A cannabis patient in Pennsylvania has been given the green light by the U.S. District Court for the Eastern District of Pennsylvania to sue her former employer.

The patient, Donna Hudnell, alleges that she was wrongfully fired due to her cannabis use.

Hudnell was a former security analyst for Thomas Jefferson University Hospitals Inc. where she was fired after failing a drug test for cannabis. This is despite being a lawfully registered patient.

According to her employer, Hudnell’s medical cannabis patient card had expired and they had no way of knowing whether her positive test was from cannabis use for medical reasons.

Hudnell had been drug tested upon returning from work from spinal surgery and was fired on the same day her medical cannabis card was re-certified.

Judge Gerald J. Pappert in a ruling said that one of the purposes of the state’s medical cannabis was to protect medical cannabis cardholders from job discrimination. Papper also said that the state Supreme Court would find the legislature intended to give workers that right despite it not expressly outlining such protections in the 2016 law.
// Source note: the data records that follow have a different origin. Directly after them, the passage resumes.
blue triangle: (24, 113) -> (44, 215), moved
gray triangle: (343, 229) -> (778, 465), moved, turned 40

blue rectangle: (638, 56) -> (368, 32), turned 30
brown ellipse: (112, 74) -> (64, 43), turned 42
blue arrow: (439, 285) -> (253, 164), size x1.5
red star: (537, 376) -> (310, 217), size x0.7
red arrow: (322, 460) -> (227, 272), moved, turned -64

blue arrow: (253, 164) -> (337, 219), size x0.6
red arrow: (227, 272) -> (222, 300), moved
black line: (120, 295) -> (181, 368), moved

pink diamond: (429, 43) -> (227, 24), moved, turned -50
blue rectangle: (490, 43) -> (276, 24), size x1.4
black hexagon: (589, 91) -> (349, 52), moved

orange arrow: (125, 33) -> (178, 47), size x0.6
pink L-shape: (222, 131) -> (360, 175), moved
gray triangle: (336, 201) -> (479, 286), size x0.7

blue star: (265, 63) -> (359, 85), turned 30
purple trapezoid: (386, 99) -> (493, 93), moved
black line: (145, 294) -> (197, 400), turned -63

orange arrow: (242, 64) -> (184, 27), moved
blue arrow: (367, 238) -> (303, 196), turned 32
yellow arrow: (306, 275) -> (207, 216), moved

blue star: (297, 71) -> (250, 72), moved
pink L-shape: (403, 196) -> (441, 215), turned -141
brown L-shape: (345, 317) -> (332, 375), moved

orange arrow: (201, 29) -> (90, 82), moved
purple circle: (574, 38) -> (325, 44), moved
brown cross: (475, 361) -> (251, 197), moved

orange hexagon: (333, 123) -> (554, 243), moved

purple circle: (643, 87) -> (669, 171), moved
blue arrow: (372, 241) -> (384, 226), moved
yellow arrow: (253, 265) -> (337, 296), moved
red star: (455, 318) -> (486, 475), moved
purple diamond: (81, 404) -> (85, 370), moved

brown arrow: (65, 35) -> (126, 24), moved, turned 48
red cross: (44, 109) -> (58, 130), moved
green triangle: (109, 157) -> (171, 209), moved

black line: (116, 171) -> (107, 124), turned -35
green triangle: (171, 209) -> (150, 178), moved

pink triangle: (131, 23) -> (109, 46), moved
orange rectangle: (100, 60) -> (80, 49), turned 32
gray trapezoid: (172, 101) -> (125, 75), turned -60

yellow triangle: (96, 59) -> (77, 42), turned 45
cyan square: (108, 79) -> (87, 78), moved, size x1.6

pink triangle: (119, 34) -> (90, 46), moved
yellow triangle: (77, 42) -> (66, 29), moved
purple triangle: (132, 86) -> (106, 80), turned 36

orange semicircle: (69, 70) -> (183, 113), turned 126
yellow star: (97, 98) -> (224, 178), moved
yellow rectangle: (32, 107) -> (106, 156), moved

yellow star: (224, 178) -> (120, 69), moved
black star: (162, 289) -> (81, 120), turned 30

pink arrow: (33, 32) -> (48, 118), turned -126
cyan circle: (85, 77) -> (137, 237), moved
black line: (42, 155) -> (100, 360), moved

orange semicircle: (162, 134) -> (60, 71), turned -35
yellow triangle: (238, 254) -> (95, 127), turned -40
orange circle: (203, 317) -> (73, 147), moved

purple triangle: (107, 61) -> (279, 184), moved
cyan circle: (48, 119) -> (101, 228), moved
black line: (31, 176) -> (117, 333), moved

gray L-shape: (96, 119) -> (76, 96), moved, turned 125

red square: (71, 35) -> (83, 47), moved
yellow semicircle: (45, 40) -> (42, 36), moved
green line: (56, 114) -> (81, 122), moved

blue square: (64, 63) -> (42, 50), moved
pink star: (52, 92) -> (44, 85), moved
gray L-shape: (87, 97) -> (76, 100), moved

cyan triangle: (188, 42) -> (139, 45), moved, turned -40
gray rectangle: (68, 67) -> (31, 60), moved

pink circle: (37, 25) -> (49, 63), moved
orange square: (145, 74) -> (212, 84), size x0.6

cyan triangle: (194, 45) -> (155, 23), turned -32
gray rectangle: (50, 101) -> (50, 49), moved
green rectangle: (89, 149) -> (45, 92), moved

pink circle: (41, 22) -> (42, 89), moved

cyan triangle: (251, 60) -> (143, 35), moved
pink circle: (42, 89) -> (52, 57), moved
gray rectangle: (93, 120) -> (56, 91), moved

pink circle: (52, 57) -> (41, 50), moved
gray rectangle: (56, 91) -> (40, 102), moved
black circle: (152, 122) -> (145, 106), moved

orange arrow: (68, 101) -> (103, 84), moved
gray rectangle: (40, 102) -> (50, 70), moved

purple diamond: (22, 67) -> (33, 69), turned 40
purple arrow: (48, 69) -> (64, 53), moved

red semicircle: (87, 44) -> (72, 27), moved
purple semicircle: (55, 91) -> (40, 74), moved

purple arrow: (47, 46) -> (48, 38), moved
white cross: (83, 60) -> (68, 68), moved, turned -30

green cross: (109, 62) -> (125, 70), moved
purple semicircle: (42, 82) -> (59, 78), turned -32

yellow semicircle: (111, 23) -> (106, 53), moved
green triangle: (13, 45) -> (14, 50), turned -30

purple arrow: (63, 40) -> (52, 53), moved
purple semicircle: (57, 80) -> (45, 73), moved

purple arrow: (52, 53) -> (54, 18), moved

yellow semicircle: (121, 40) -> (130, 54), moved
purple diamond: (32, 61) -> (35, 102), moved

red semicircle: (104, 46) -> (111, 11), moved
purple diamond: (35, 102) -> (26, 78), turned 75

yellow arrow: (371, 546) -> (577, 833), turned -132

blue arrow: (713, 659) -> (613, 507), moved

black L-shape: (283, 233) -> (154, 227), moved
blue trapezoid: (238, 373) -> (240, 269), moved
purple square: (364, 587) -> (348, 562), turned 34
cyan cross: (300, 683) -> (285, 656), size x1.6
Hudnell, who is black, alleges that a white employee who failed a drug test for cannabis without a medical cannabis card was treated more fairly. That patient was allowed to seek drug treatment and was not fired.

Hudnell must now wait until the state Human Rights Commission finishes investigating the bias claim or fails to do so for one year until she can refile her claims under the state’s Human Relations Act and Philadelphia’s Fair Practices Ordinance.